In essence, the court said that separate had to be equal—an untenable position for states with blanket segregation laws.

The strategy was working. They were inching closer to having the case law they needed to overturn Plessy on direct challenge. To focus their efforts, Houston helped found the NAACP Legal Defense Fund (LDF) in 1940. The fund, which operated independently but alongside its parent organization, named Thurgood Marshall its first Director-Counsel. Under Marshall’s leadership, the LDF continued to take on cases challenging segregation in education.

Houston’s work didn’t make overturning Plessy inevitable; it only made it possible. It also touched just a handful of Black lives directly. But its indirect impact would be profound.

Fighting Illiteracy

One of the shared characteristics of the Scottsboro Boys was illiteracy; very few could read and write more than their name, which said less about them and more about the poor quality of segregated education. 

Houston wanted to overturn Plessy in part to provide the advantages of education to African Americans, to give young people like the Scottsboro Boys a fighting chance in life before they faced a criminal justice system that routinely punished innocent Black people.

The same thinking motivated those who organized to help African Americans weather the first few years of the Great Depression. They wanted to give African Americans hit hardest by the economic collapse an opportunity not just to survive, but to thrive. Being able to work where they shopped would be a good thing. Being able to own where they shopped would be even better.

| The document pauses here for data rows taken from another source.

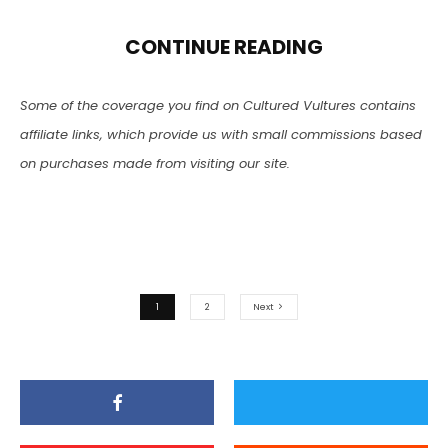
CONTINUE READING
Some of the coverage you find on Cultured Vultures contains
affiliate links, which provide us with small commissions based
on purchases made from visiting our site.
1
2
Next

Common Questions about Charles Houston

Q: Who was Charles Houston?

An African American lawyer, Charles Houston followed through on a promise he made to himself, trying to use the law to form a move against the Separate-but-equal doctrine.

Q: What was the strategy that the NAACP would take against the separate-but-equal?

Although the NAACP refused to accept segregation in any form, any constitutionality of separate-but-equal was condemned to lose. So they would take on cases in which separate was not equal, and sought judgments that required equalization, and this actually worked.

Q: Why did Charles Houston want to overturn Plessy v. Ferguson?

Charles Houston partly aimed to provide the advantages of education to Black people, to give them a fighting chance in life before they faced the US justice system that routinely punished African Americans, even if they were innocent.